YOUR ASSIGNMENT: Each line of the data that includes "från" must be copied.

(Stored records)
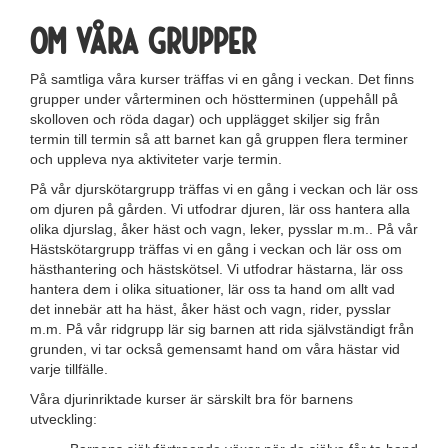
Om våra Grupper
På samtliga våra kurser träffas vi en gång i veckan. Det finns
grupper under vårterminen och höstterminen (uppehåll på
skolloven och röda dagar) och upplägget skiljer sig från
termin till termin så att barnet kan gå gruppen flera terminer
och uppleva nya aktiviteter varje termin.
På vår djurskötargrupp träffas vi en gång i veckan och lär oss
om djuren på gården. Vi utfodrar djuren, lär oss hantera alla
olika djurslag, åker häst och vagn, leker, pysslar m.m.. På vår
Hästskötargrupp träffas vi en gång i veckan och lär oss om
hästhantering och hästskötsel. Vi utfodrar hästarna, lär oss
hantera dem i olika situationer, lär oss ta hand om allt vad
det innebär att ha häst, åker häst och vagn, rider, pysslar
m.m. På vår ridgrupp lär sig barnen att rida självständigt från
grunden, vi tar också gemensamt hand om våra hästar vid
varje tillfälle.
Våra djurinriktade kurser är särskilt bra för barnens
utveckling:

...

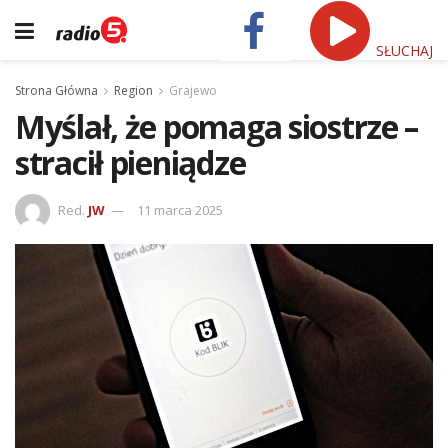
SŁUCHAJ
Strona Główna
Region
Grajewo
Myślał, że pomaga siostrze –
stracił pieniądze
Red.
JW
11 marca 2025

TASK SOLUTION:
skolloven och röda dagar) och upplägget skiljer sig från
m.m. På vår ridgrupp lär sig barnen att rida självständigt från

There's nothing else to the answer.